Sugar invited readers to make their own picks in the 10 matchups and has already received more than 500 letters. "Most started out, 'You dumb blank-blank,' " he says. Sugar is still waiting to hear from a noted boxing historian named Tyson.

FELLED BY THE FALL

This time of year football fever is usually sweeping Oklahoma, but last weekend the sound of bat on ball was all that could be heard in the town of Cameron (pop. 350), site of one of the state's regional baseball tournaments. Cameron High defeated Porum High 13-4 and Battiest High 3-0 to win its 58th and 59th straight games and advance to the state fall tournament. Senior Kevin Lomon, the Yellow-jackets" winning pitcher in both games, is on an impressive roll of his own. Since the spring of '88 his record is 53-0.
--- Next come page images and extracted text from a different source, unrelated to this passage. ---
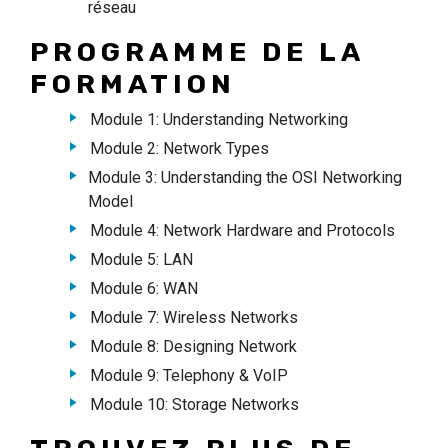
réseau
PROGRAMME DE LA
FORMATION
Module 1: Understanding Networking
Module 2: Network Types
Module 3: Understanding the OSI Networking
Model
Module 4: Network Hardware and Protocols
Module 5: LAN
Module 6: WAN
Module 7: Wireless Networks
Module 8: Designing Network
Module 9: Telephony & VoIP
Module 10: Storage Networks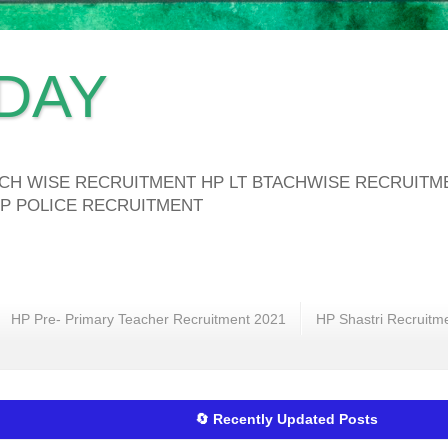
DAY
ATCH WISE RECRUITMENT HP LT BTACHWISE RECRUIT
P POLICE RECRUITMENT
HP Pre- Primary Teacher Recruitment 2021
HP Shastri Recruitm
🔄 Recently Updated Posts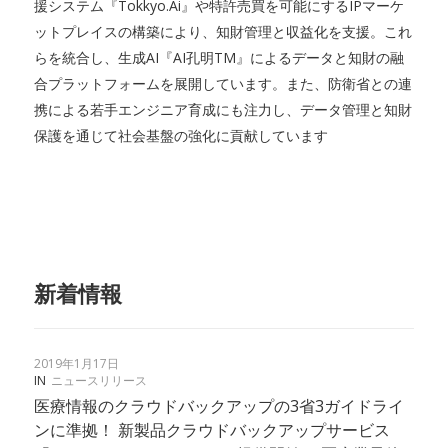
援システム『Tokkyo.Ai』や特許売買を可能にするIPマーケ
ットプレイスの構築により、知財管理と収益化を支援。これ
らを統合し、生成AI『AI孔明TM』によるデータと知財の融
合プラットフォームを展開しています。また、防衛省との連
携による若手エンジニア育成にも注力し、データ管理と知財
保護を通じて社会基盤の強化に貢献しています
新着情報
2019年1月17日
IN
ニュースリリース
医療情報のクラウドバックアップの3省3ガイドライ
ンに準拠！ 新製品クラウドバックアップサービス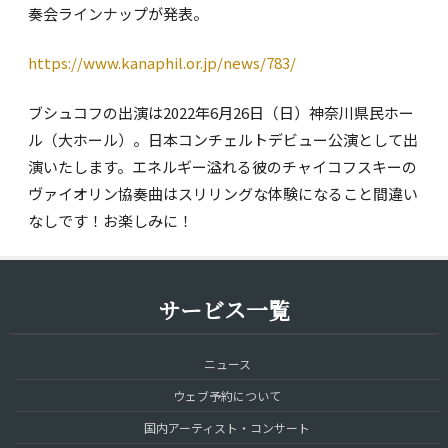
奏会ラインナップが発表。
https://www.kanaphil.or.jp/news/783/
ブシュコフの出演は2022年6月26日（日）神奈川県民ホー
ル（大ホール）。日本コンチェルトデビュー公演として出
演いたします。エネルギー溢れる彼のチャイコフスキーの
ヴァイオリン協奏曲はスリリングな体験になること間違い
なしです！お楽しみに！
サービス一覧
ニュース
ウェブ予約について
国内アーティスト・コンサート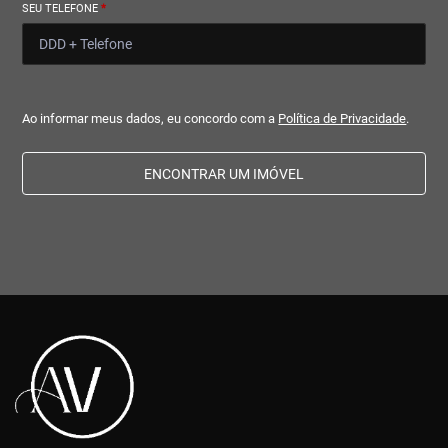
SEU TELEFONE
*
Ao informar meus dados, eu concordo com a
Política de Privacidade
.
ENCONTRAR UM IMÓVEL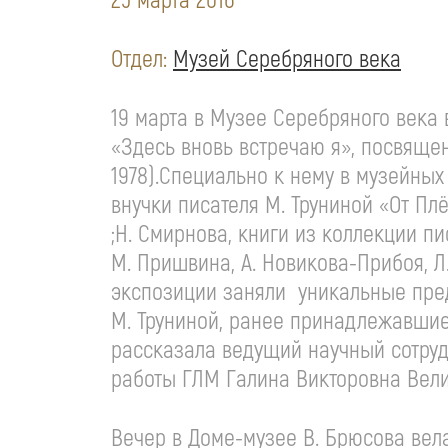
25 марта 2016
Отдел:
Музей Серебряного века
19 марта в Музее Серебряного века
«Здесь вновь встречаю я», посвяще
1978).Специально к нему в музейных
внучки писателя М. Труниной «От П
;Н. Смирнова, книги из коллекции п
М. Пришвина, А. Новикова-Прибоя, Л.
экспозиции заняли уникальные пред
М. Труниной, ранее принадлежавшие
рассказала ведущий научный сотруд
работы ГЛМ Галина Викторовна Вели
Вечер в Доме-музее В. Брюсова вел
Early last week, Kevin's uncle Rodney Carter, a banker in nearby Poteau, reckoned that Kevin might have a chance to tie the national high school record of 53 consecutive pitching wins, set by Jon Peters of Brenham, Texas, last spring (SI, May 8 and June 5). Carter called the National Federation of State High School Associations in Kansas City, but the outcome was disappointing. In Oklahoma the majority of high schools that field baseball teams play in the spring, but unlike schools in most states, Oklahoma's have the option of competing in the fall as well. Because fewer Oklahoma schools play baseball in the fall and the sport's recognized championship is in the spring, the NFSHSA decided that only statistics from Cameron's spring season could count toward the record.

Because 29 of Kevin's 53 victories have come during fall seasons, Peters's mark remains safe for now. Anyway, says Kevin. "I'd rather have taken a loss and gone to state than got the record and not gone. Mostly, I try not to think about it."

It's some consolation to Kevin that he might get to avenge Cameron's last loss—to Asher High in the 1988 fall title game—in this season's state tournament. Before that defeat, the Yellowjackets had won 32 games in a row, which means they are 91-1 over the past two years. Kevin's overall record is 72-4 with a 0.80 ERA, and as a part-time shortstop he's hitting .528 with 11 home runs and 60 RBIs this fall. "I like pitching better, because you're always in the game," Kevin says. And like a true pitcher, he adds, "But I do love to hit."
—JAMES RODEWALD

ILLUSTRATION

PATRICK MCDONNELL

PHOTO

PHIL HUBER

Lomon almost tied a record, but too many wins came in football season.

THEY SAID IT

•Golfer Chi Chi Rodriguez, following tennis star Jimmy Connors on the dais at a recent benefit: "I have great admiration for Jimmy Connors. In fact, my name used to be Connors, but I changed it for business reasons."

•Junior lightweight boxer John-John Molina, calling manager Lou Duva from a phone 10 miles from their Virginia Beach, Va., hotel: "You said run to the red light. All the lights we saw were green."